While I am not a data security professional, the PCI DSS standards seem kind of leaky to me. If a company chooses not to store any consumer data, then it seems they don't have to abide by these standards. That seems like lax security to me. Maybe some of the security professionals that read this blog can clarify this point.The report also discussed breach notification and the ambiguity of many states' breach notification laws:
"How quickly is notification required? Vaguely defined in most legislation, except Florida and Ohio (45 days after the security breach), many use the California definition of "the most expedient time possible and without unreasonable delay" and include provisions for the needs of law enforcement."

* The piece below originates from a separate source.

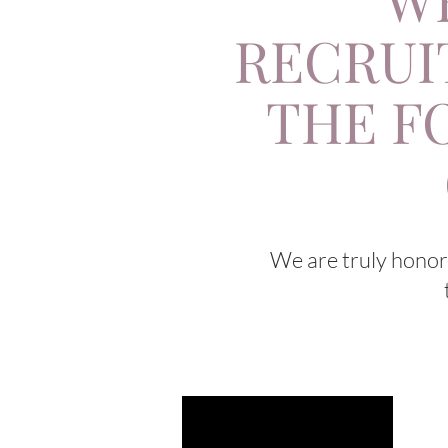
RECRUI
THE F
We are truly honore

This may partially explain the delay by many organizations with notifying affected consumers after a data breach. In my experience, IBM notified me in May 2007 after its February 2007 data breach -- about two-and-a-half months later. That's plenty of time for identity thieves to do damage.
Regarding the loss/theft of sensitive consumers' personal data, you'd thing that there would not be any exceptions allowing companies to avoid (the cost) of notifying consumers affected by a data breach. Sadly, there are exceptions:
"Among the various states, encryption of customer data generally provides an exception to disclosure requirements... Kansas, Colorado and Delaware are among 18 states that have provisions exempting companies from disclosure if, upon investigation, it is believed that the stolen data will likely not be misued... Among the various states, encryption of customer data generally provides an exemption to disclosure requirements."
What?! It is prudent to assume the worst so consumers (and the company) can protect themselves in the future. How can company executives truly know the thieves' intent or motives, especially if they don't catch them or the stolen data? Even if the criminals' intent was to steal the computer hardware, mos criminals are smart and now recognize the value of consumers' sensitive personal data.
That "if you believe" clause in states' laws sounds plain stupid. It may help companies avoid breach notification costs, but it does nothing to protect consumers. If anything, it leaves consumers even more unprotected.
The problem with the exception for encrypted data:
"Security of the encryption keys themselves is also very important. If the keys are stolen along with the data, then the hacker can gain access to the information. These gaps were apparently being considered in Pennsylvania when they passed Senate Bill 712..."
In most breach notification letters I've read, few organizations (e.g., government agencies, corporations) mention whether or not the data was encrypted. Even fewer organizations mention whether or not the hackers also stole the encryption keys.
And there are still even more exemptions:
"Half of the states with data breach laws specifically mention data redaction as offering an exemption to disclosure requirements (as is the case in Arizona's Senate Bill 1338)..."
What I conclude from the report is this: the true number of data breaches is far higher because we consumers aren't told about breaches that fall into the exemption categories. So, the number of affected consumers is also higher. And, uninformed consumers can't make good decisions about avoiding companies with poor data security habits and records.
All of this is enough to scare the daylights out of anyone. Interested individuals can download the Perimeter eSecurity study (PDF format).